- Royce Mendes
Managing Director and Head of Macro Strategy
Playing Not to Lose
After cutting rates another 25 basis points in October, Canadian central bankers made a bold statement: they claimed that they now felt rates were low enough to return the economy to full health. With the policy rate at the lower end of their estimated neutral rate range—and still higher than its peak of 1.75% between the Global Financial Crisis and the pandemic—it’s difficult to see how central bankers can have any confidence that the current 2.25% interest rate setting is low enough to heal the ailing economy. Despite the latest strong labour force survey and GDP figures, Canada's economy still looks fragile.
But reading between the lines of the October Monetary Policy Report, it seems as if something else is at play. Central bankers are very afraid of another bout of inflation. So rather than being confident that they have done enough, they are really saying that they have done as much as they think they can.

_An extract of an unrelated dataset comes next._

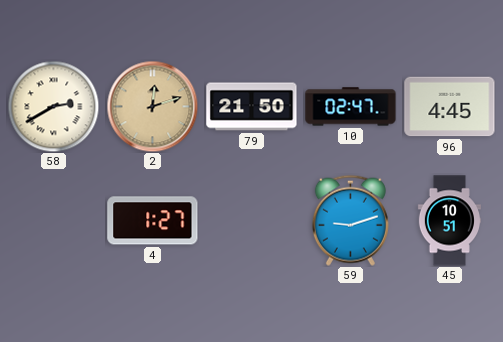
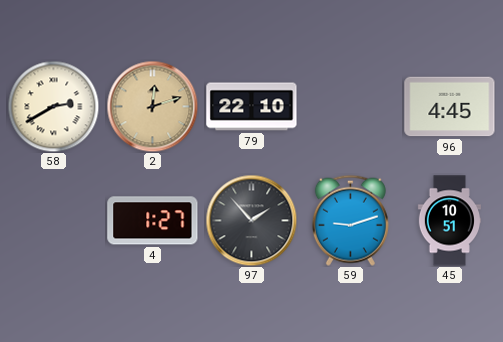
79: 21:50 -> 22:10
10: 02:47 -> none
97: none -> 1:53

Former Bank of Canada Governor Stephen Poloz recently said that the institution was in “risk-management mode.” A sports analogy might be even more apt. It looks like the central bank is playing not to lose rather than trying to win.
The COVID-induced inflation spike appears to have scarred those in the institution. With very little evidence outside of anecdotes, central bankers are now explicitly building in an additional push on inflation from Canadian businesses reorienting supply chains and seeking out new markets to sell their wares. There’s no doubt that this is an upside risk to the inflation outlook, but to build it into the base case forecast is jumping the gun. Most measures of underlying inflation point to benign conditions.
What central bankers don’t seem to be giving enough weight to in their calculus is the risk that interest rates at these levels will choke off a prospective cycle of business investment. The federal government has high hopes for crowding in private capital and has made clear strides to spur business investment. Separately, the AI revolution south of the border may soon begin spilling over into Canada more clearly, as firms figure out how to operationalize the tools that have been developed. The latest productivity numbers show that businesses have also begun to adapt to the new trade dynamic with the US. Firms have become leaner, but production is still growing. It would be a shame if central bankers snuffed out these prospects.
Because the Bank of Canada was so clear and forceful in its messaging (outside of the obtuse language suggesting that they can change their mind if conditions change), we are no longer forecasting any more cuts for this cycle. We expect the Bank of Canada will maintain the language from the last statement about the current level of rates being appropriate. However, for the next six months or so, until fiscal policy becomes a more important player, the Bank of Canada is the only game in town for the economy. If evidence emerges that their cost-push inflation theory has led them astray, they will need to change tack quickly. There’s too much at stake to delay further easing unnecessarily. They need to play to win.